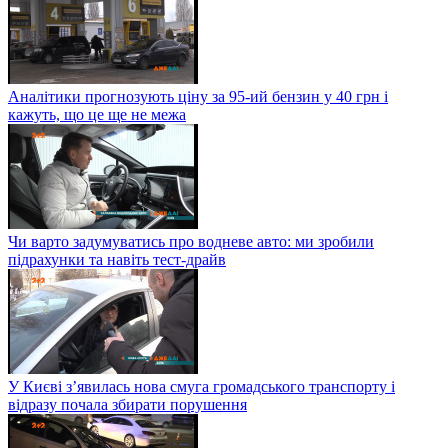
Аналітики прогнозують ціну за 95-ий бензин у 40 грн і
кажуть, що це ще не межа
Чи варто задумуватись про водневе авто: ми зробили
підрахунки та навіть тест-драйв
У Києві з’явилась нова смуга громадського транспорту і
відразу почала збирати порушення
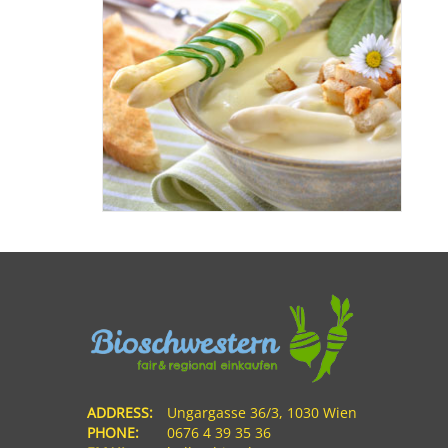
ADDRESS:
Ungargasse 36/3, 1030 Wien
PHONE:
0676 4 39 35 36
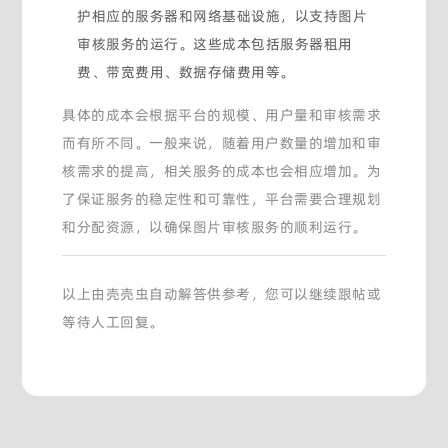
护相应的服务器和网络基础设施，以支持图片
审核服务的运行。这些成本包括服务器租用
费、带宽费用、数据存储费用等。
具体的成本会根据平台的规模、用户量和审核需求
而有所不同。一般来说，随着用户数量的增加和审
核需求的提高，相关服务的成本也会相应增加。为
了保证服务的稳定性和可靠性，平台需要合理规划
和分配资源，以确保图片审核服务的顺利运行。
以上由壳壳虫自动解答供参考，您可以继续跟帖或
等待人工回复。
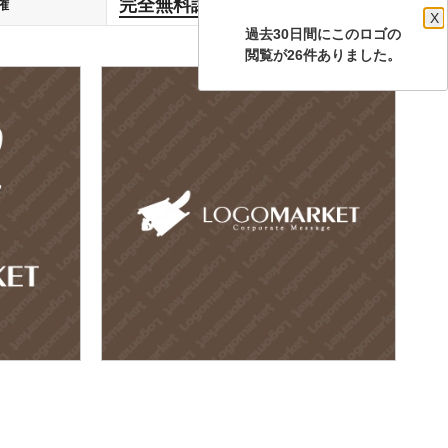
完全無料譲渡
権
します
X
過去30日間にこのロゴの
閲覧が26件ありました。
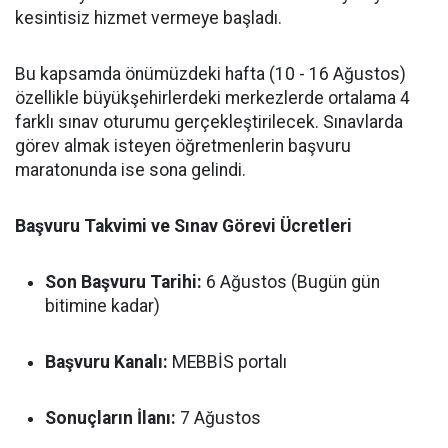
kesintisiz hizmet vermeye başladı.
Bu kapsamda önümüzdeki hafta (10 - 16 Ağustos)
özellikle büyükşehirlerdeki merkezlerde ortalama 4
farklı sınav oturumu gerçekleştirilecek. Sınavlarda
görev almak isteyen öğretmenlerin başvuru
maratonunda ise sona gelindi.
Başvuru Takvimi ve Sınav Görevi Ücretleri
Son Başvuru Tarihi:
6 Ağustos (Bugün gün
bitimine kadar)
Başvuru Kanalı:
MEBBİS portalı
Sonuçların İlanı:
7 Ağustos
· · · · ·
Set down word for word every line from the line containing "而有所不同。一般来说，随着用户数量的增加和审" through the last line of the entries, and nothing more; no pictures.

Reply —
而有所不同。一般来说，随着用户数量的增加和审
核需求的提高，相关服务的成本也会相应增加。为
了保证服务的稳定性和可靠性，平台需要合理规划
和分配资源，以确保图片审核服务的顺利运行。
以上由壳壳虫自动解答供参考，您可以继续跟帖或
等待人工回复。
完全無料譲渡
権
します
X
過去30日間にこのロゴの
閲覧が26件ありました。
kesintisiz hizmet vermeye başladı.
Bu kapsamda önümüzdeki hafta (10 - 16 Ağustos)
özellikle büyükşehirlerdeki merkezlerde ortalama 4
farklı sınav oturumu gerçekleştirilecek. Sınavlarda
görev almak isteyen öğretmenlerin başvuru
maratonunda ise sona gelindi.
Başvuru Takvimi ve Sınav Görevi Ücretleri
Son Başvuru Tarihi:
6 Ağustos (Bugün gün
bitimine kadar)
Başvuru Kanalı:
MEBBİS portalı
Sonuçların İlanı:
7 Ağustos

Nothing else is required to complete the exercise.